What you need to do: Among these entries, how many lines contain "Nabíjím"? Say the number and nothing else.

Excerpted data:
—————
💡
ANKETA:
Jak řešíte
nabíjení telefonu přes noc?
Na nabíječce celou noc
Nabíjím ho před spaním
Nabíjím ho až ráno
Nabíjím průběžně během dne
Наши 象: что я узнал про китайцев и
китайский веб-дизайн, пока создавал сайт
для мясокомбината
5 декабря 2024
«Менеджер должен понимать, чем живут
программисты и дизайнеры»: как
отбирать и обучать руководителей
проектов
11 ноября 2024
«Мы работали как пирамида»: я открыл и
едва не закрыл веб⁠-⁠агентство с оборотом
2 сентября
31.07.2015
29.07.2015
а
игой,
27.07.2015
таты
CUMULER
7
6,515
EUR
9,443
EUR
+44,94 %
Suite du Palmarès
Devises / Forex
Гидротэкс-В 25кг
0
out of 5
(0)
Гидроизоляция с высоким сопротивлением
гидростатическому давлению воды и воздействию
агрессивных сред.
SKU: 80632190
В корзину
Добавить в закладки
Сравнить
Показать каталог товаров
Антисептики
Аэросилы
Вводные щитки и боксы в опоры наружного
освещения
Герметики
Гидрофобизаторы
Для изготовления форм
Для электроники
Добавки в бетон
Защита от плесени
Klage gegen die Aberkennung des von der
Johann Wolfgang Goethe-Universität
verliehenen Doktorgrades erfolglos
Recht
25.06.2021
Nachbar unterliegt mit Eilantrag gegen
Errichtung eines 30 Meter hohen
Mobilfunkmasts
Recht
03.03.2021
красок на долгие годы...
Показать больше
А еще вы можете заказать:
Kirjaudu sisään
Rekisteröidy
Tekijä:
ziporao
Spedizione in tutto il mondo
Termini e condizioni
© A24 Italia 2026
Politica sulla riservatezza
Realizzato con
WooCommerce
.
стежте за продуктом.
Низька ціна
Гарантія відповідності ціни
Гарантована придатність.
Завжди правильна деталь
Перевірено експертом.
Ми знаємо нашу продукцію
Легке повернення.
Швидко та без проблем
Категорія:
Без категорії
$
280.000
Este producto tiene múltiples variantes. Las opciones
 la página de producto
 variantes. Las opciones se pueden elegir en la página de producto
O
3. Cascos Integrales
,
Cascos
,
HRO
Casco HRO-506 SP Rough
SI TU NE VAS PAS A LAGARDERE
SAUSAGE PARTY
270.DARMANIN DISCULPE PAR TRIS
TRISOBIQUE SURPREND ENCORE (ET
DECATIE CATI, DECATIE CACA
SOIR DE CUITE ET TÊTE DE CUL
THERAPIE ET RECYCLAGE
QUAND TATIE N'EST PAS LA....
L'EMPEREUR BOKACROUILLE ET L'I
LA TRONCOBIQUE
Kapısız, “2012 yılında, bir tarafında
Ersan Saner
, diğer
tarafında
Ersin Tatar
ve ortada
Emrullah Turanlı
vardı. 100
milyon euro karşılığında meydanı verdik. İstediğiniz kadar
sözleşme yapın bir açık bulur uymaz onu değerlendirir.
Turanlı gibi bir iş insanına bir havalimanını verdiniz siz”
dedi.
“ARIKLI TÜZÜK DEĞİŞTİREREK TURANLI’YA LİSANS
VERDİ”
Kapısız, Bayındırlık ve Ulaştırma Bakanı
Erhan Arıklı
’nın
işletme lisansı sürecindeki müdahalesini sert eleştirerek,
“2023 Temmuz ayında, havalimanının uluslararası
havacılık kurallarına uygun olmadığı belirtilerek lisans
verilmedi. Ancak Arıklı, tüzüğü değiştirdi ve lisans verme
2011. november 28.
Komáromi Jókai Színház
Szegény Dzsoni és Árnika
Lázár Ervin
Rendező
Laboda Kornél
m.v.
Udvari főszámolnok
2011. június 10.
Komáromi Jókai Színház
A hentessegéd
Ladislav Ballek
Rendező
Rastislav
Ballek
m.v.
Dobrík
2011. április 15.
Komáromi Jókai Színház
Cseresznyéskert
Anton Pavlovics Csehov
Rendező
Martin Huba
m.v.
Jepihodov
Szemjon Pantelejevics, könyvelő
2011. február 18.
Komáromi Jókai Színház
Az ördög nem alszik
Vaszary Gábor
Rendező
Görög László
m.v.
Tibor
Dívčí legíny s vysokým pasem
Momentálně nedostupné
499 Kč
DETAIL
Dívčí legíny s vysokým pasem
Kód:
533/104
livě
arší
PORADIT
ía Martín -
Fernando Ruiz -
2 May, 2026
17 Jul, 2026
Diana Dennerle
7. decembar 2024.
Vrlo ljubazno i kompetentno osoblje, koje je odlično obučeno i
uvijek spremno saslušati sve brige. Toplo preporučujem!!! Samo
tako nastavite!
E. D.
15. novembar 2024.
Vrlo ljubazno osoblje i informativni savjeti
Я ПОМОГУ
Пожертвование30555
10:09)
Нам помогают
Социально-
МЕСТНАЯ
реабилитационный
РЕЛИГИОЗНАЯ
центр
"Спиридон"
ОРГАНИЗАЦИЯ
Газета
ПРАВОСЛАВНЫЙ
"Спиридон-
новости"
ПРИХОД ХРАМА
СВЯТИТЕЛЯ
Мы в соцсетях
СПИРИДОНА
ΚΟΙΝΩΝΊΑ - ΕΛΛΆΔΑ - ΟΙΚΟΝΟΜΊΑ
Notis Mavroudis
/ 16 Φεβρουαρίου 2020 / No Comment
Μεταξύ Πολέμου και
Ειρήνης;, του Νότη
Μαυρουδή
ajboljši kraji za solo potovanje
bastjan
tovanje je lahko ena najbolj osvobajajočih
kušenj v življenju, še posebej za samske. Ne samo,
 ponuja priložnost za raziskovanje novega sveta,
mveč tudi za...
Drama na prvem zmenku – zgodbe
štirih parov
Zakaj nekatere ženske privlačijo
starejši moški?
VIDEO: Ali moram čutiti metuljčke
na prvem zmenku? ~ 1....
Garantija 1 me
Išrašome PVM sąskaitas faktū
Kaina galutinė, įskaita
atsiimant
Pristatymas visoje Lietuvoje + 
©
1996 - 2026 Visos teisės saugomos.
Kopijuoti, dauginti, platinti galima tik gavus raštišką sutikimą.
—————
Task response: 3